While general aging may bring occasional mobility issues, dementia or Alzheimer’s introduces new challenges like wandering. Small changes in your home can dramatically reduce the risk of injury and keep your parents safe. Here are some examples:  

  • Install grab bars in the bathrooms and near steps 
  • Use raised toilet seats and shower benches 
  • Improve lighting with motion-sensor lights and nightlights 
  • Clear walkways and remove tripping hazards 
  • Installing safety measures like locks on hazardous cabinets and door alarms to prevent wandering 

In some cases, you may need to modify the home more extensively or consider memory care facilities.  

Advocating in the healthcare system 

The healthcare system can feel like a maze, making it difficult for seniors to navigate alone.  As your parents’ best advocate, you can ensure they receive appropriate treatment and are not overlooked. 

When dealing with healthcare providers, prepare before each appointment: bring a list of questions, write down any recent symptoms, and ask for explanations in plain language.

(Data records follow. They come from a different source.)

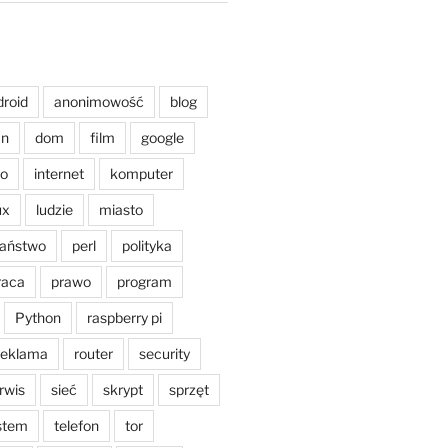
droid
anonimowość
blog
an
dom
film
google
o
internet
komputer
ux
ludzie
miasto
aństwo
perl
polityka
raca
prawo
program
Python
raspberry pi
reklama
router
security
rwis
sieć
skrypt
sprzęt
stem
telefon
tor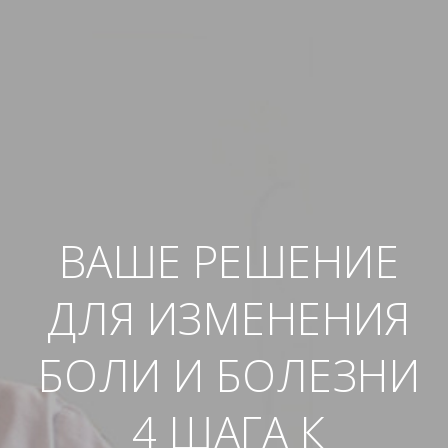
ВАШЕ РЕШЕНИЕ
ДЛЯ ИЗМЕНЕНИЯ
БОЛИ И БОЛЕЗНИ
4 ШАГА К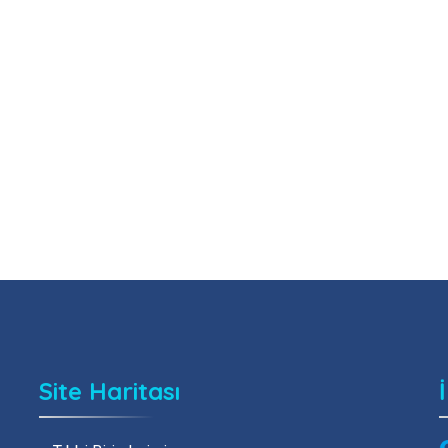
Site Haritası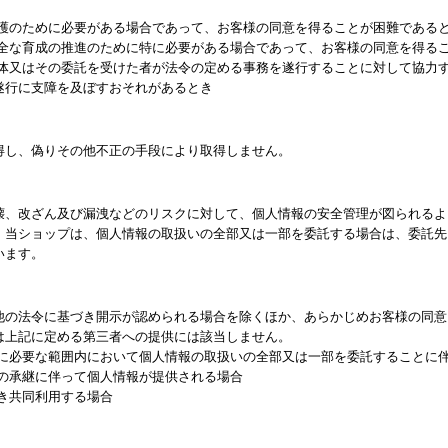
保護のために必要がある場合であって、お客様の同意を得ることが困難である
健全な育成の推進のために特に必要がある場合であって、お客様の同意を得る
団体又はその委託を受けた者が法令の定める事務を遂行することに対して協力
遂行に支障を及ぼすおそれがあるとき
得し、偽りその他不正の手段により取得しません。
壊、改ざん及び漏洩などのリスクに対して、個人情報の安全管理が図られるよ
、当ショップは、個人情報の取扱いの全部又は一部を委託する場合は、委託先
います。
他の法令に基づき開示が認められる場合を除くほか、あらかじめお客様の同意
は上記に定める第三者への提供には該当しません。
成に必要な範囲内において個人情報の取扱いの全部又は一部を委託することに
業の承継に伴って個人情報が提供される場合
き共同利用する場合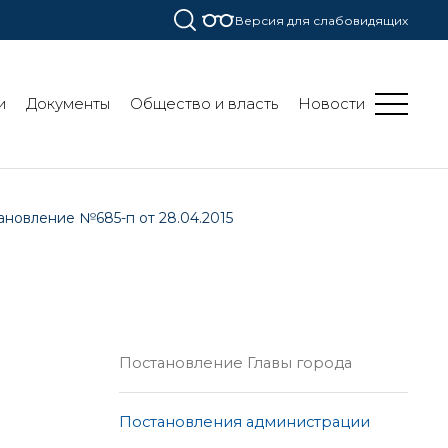
Версия для слабовидящих
и
Документы
Общество и власть
Новости
ановление №685-п от 28.04.2015
Постановление Главы города
Постановления администрации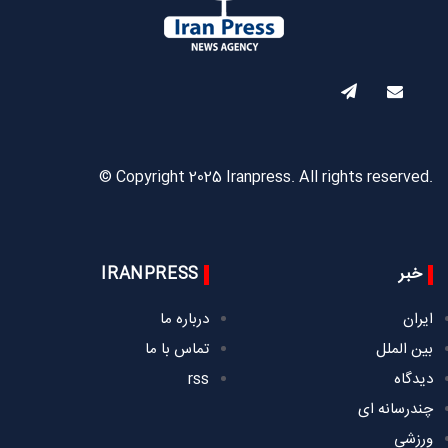
© Copyright 2025 Iranpress. All rights reserved.
خبر
IRANPRESS
ایران
درباره ما
بین الملل
تماس با ما
دیدگاه
rss
چندرسانه ای
ورزشی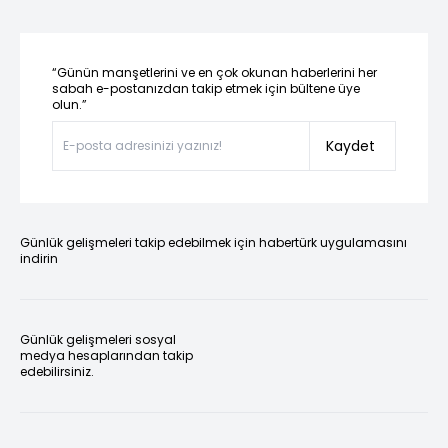
“Günün manşetlerini ve en çok okunan haberlerini her
sabah e-postanızdan takip etmek için bültene üye
olun.”
Kaydet
Günlük gelişmeleri takip edebilmek için habertürk uygulamasını
indirin
Günlük gelişmeleri sosyal
medya hesaplarından takip
edebilirsiniz.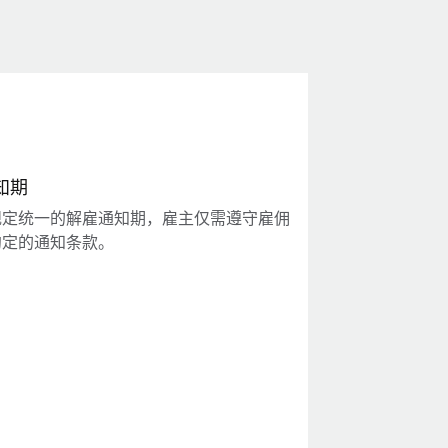
知期
规定统一的解雇通知期，雇主仅需遵守雇佣
约定的通知条款。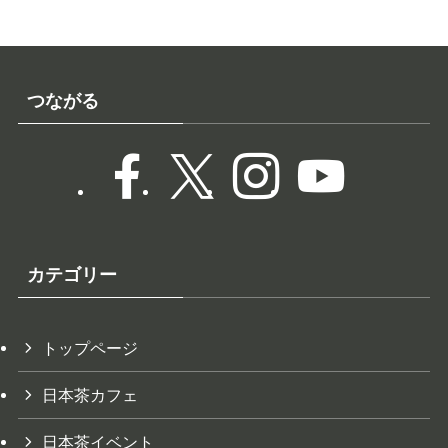
つながる
カテゴリー
トップページ
日本茶カフェ
日本茶イベント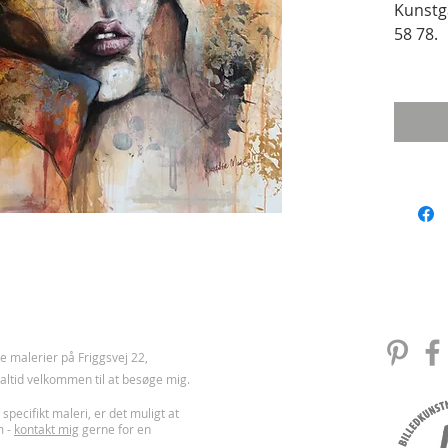
Kunstga
58 78.

https:/
 malerier på Friggsvej 22,
u altid velkommen til at besøge mig.
 specifikt maleri, er det muligt at
m -
kontakt mig
gerne for en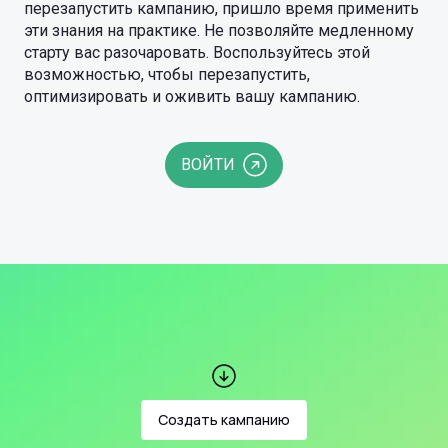
перезапустить кампанию, пришло время применить
эти знания на практике. Не позволяйте медленному
старту вас разочаровать. Воспользуйтесь этой
возможностью, чтобы перезапустить,
оптимизировать и оживить вашу кампанию.
ВОЙТИ
Создать кампанию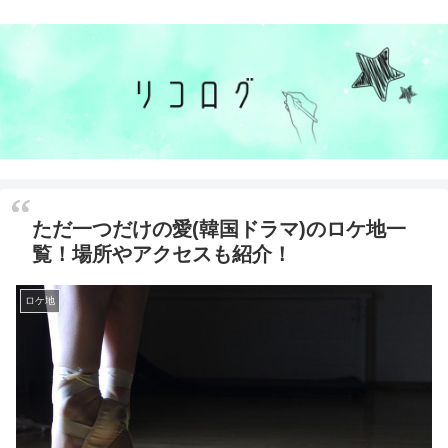
ただ一つだけの愛(韓国ドラマ)のロケ地一
覧！場所やアクセスも紹介！
ロケ地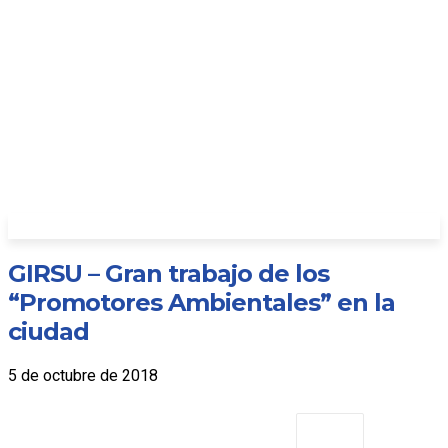
GIRSU – Gran trabajo de los
“Promotores Ambientales” en la
ciudad
5 de octubre de 2018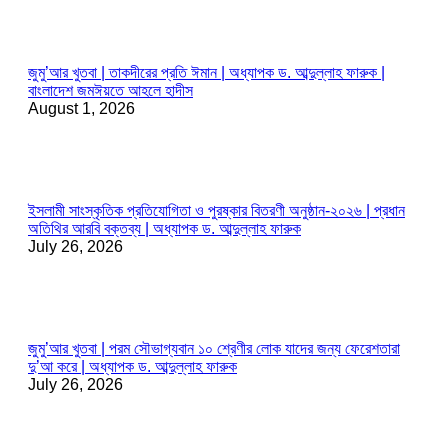
জুমু’আর খুতবা | তাকদীরের প্রতি ঈমান | অধ্যাপক ড. আব্দুল্লাহ ফারুক |
বাংলাদেশ জমঈয়তে আহলে হাদীস
August 1, 2026
ইসলামী সাংস্কৃতিক প্রতিযোগিতা ও পুরষ্কার বিতরণী অনুষ্ঠান-২০২৬ | প্রধান
অতিথির আরবি বক্তব্য | অধ্যাপক ড. আব্দুল্লাহ ফারুক
July 26, 2026
জুমু’আর খুতবা | পরম সৌভাগ্যবান ১০ শ্রেণীর লোক যাদের জন্য ফেরেশতারা
দু’আ করে | অধ্যাপক ড. আব্দুল্লাহ ফারুক
July 26, 2026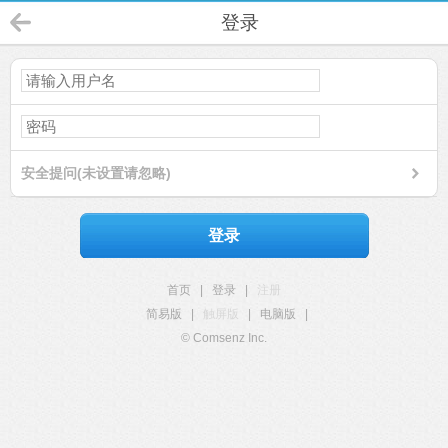
登录
安全提问(未设置请忽略)
登录
首页
|
登录
|
注册
简易版
|
触屏版
|
电脑版
|
© Comsenz Inc.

If a treatment or procedure is denied by insurance, challenge the decision and ask for clarification in writing. Being an advocate isn’t about being difficult or challenging medical staff. It’s about making sure your parents get the care they need.


Caregiving isn’t about doing everything perfectly. What matters most is providing reliable, predictable support. No matter how you structure care, consistency is what builds trust.  

For your parents, support might look like regular walks, going to church, listening to music, or staying in touch with friends and family. Routines offer comfort, reduce anxiety, and make life easier for everyone.  

Equally important is taking care of yourself. When you prioritize your physical, emotional, and social health you’ll be better equipped to provide quality support. Many caregivers struggle with isolation, burnout, or anticipatory grief. Joining a support group, speaking with a professional, or hiring in-home support can help maintain balance. Caring for yourself isn’t a luxury, it’s an essential part of caring for your parents.